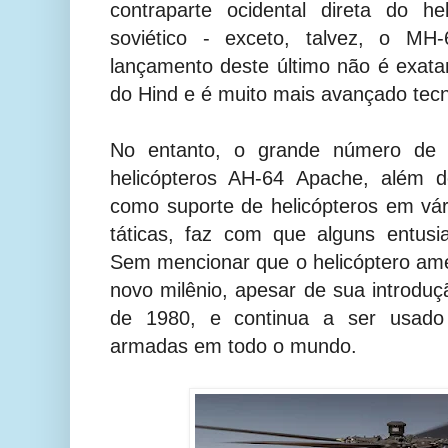
contraparte ocidental direta do he
soviético - exceto, talvez, o M
lançamento deste último não é exa
do Hind e é muito mais avançado tec
No entanto, o grande número de 
helicópteros AH-64 Apache, além 
como suporte de helicópteros em vár
táticas, faz com que alguns entus
Sem mencionar que o helicóptero am
novo milênio, apesar de sua introd
de 1980, e continua a ser usado
armadas em todo o mundo.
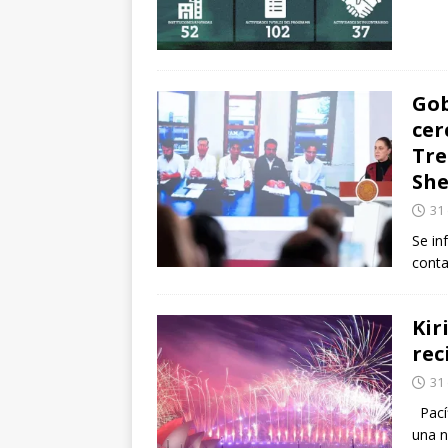
Gob
cer
Tre
Sh
31
Se in
conta
Kir
rec
31
Pacíf
una n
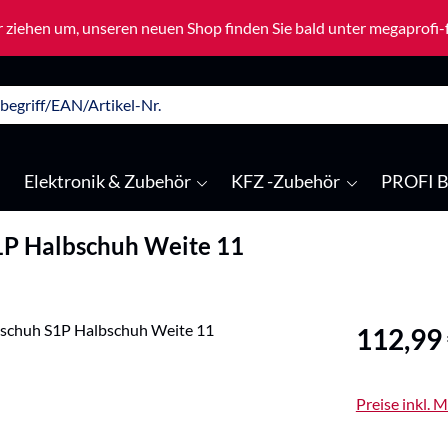
 ziehen um, unseren neuen Shop finden Sie bald unter megaprofi
Elektronik & Zubehör
KFZ -Zubehör
PROFI B
1P Halbschuh Weite 11
Regulärer Pre
112,99
Preise inkl. 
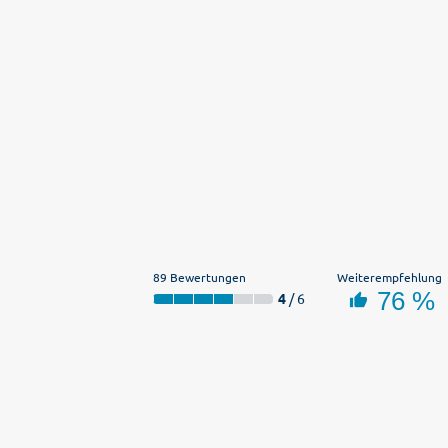
89 Bewertungen
Weiterempfehlung
76 %
4
/ 6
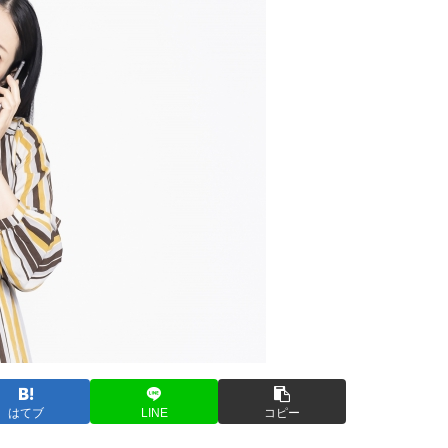
はてブ
LINE
コピー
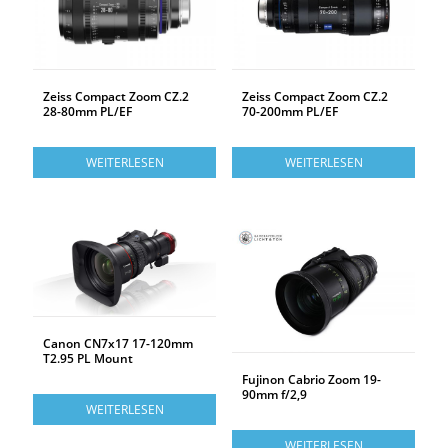
Zeiss Compact Zoom CZ.2
Zeiss Compact Zoom CZ.2
28-80mm PL/EF
70-200mm PL/EF
WEITERLESEN
WEITERLESEN
Canon CN7x17 17-120mm
T2.95 PL Mount
Fujinon Cabrio Zoom 19-
90mm f/2,9
WEITERLESEN
WEITERLESEN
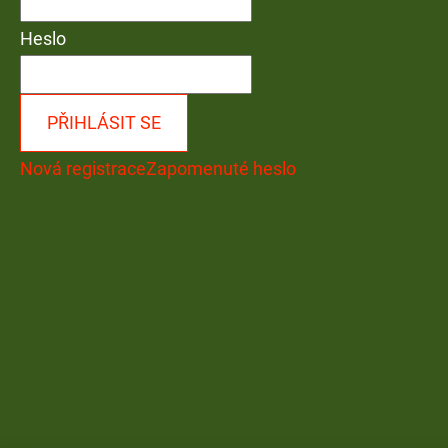
Heslo
PŘIHLÁSIT SE
Nová registrace
Zapomenuté heslo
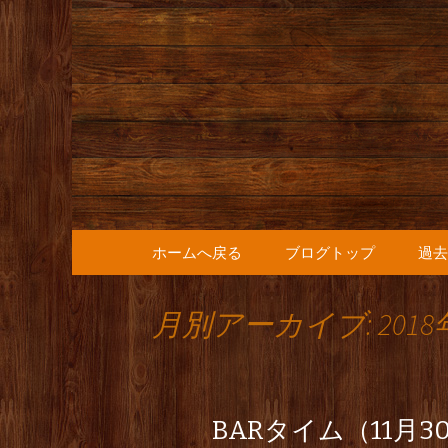
人形町の音楽カフェ『36
人形町の『
知らせ
コンテンツへ移動
ホームへ戻る
ブログトップ
過去
月別アーカイブ: 2018
BARタイム（11月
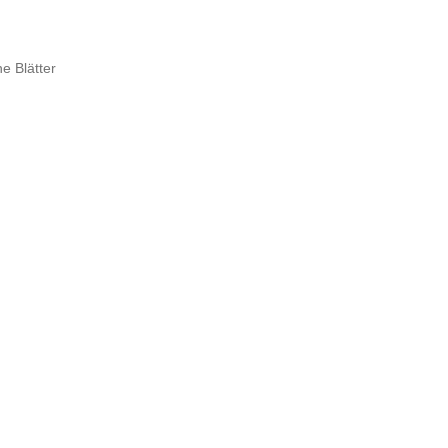
e Blätter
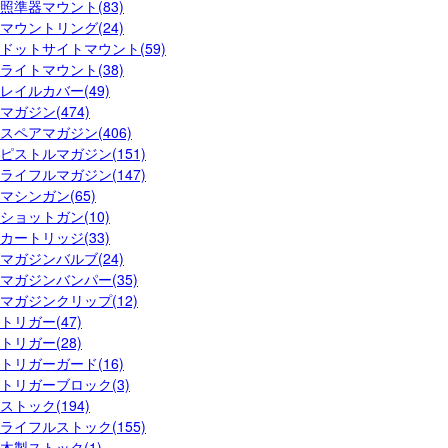
照準器マウント(83)
マウントリング(24)
ドットサイトマウント(59)
ライトマウント(38)
レイルカバー(49)
マガジン(474)
スペアマガジン(406)
ピストルマガジン(151)
ライフルマガジン(147)
マシンガン(65)
ショットガン(10)
カートリッジ(33)
マガジンバルブ(24)
マガジンバンパー(35)
マガジンクリップ(12)
トリガー(47)
トリガー(28)
トリガーガード(16)
トリガーブロック(3)
ストック(194)
ライフルストック(155)
木製ストック(1)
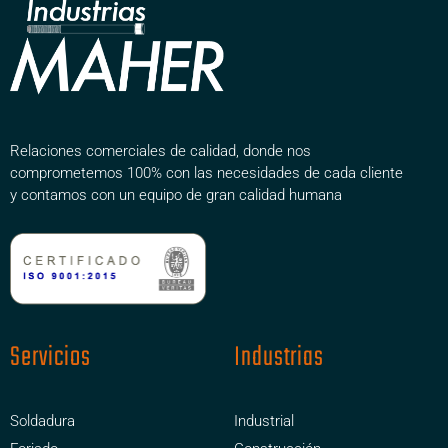
Relaciones comerciales de calidad, donde nos
comprometemos 100% con las necesidades de cada cliente
y contamos con un equipo de gran calidad humana
Servicios
Industrias
Soldadura
Industrial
━━━━━━
▶ **Try it**
The required output is the span of lines from the line with "月別アーカイブ: 2018" through the final line of the listing above, reproduced exactly, minus the pictures.

▶ **Output for this exercise**
月別アーカイブ: 2018
BARタイム（11月
e Blätter
照準器マウント(83)
マウントリング(24)
ドットサイトマウント(59)
ライトマウント(38)
レイルカバー(49)
マガジン(474)
スペアマガジン(406)
ピストルマガジン(151)
ライフルマガジン(147)
マシンガン(65)
ショットガン(10)
カートリッジ(33)
マガジンバルブ(24)
マガジンバンパー(35)
マガジンクリップ(12)
トリガー(47)
トリガー(28)
トリガーガード(16)
トリガーブロック(3)
ストック(194)
ライフルストック(155)
木製ストック(1)
Relaciones comerciales de calidad, donde nos
comprometemos 100% con las necesidades de cada cliente
y contamos con un equipo de gran calidad humana
Servicios
Industrias
Soldadura
Industrial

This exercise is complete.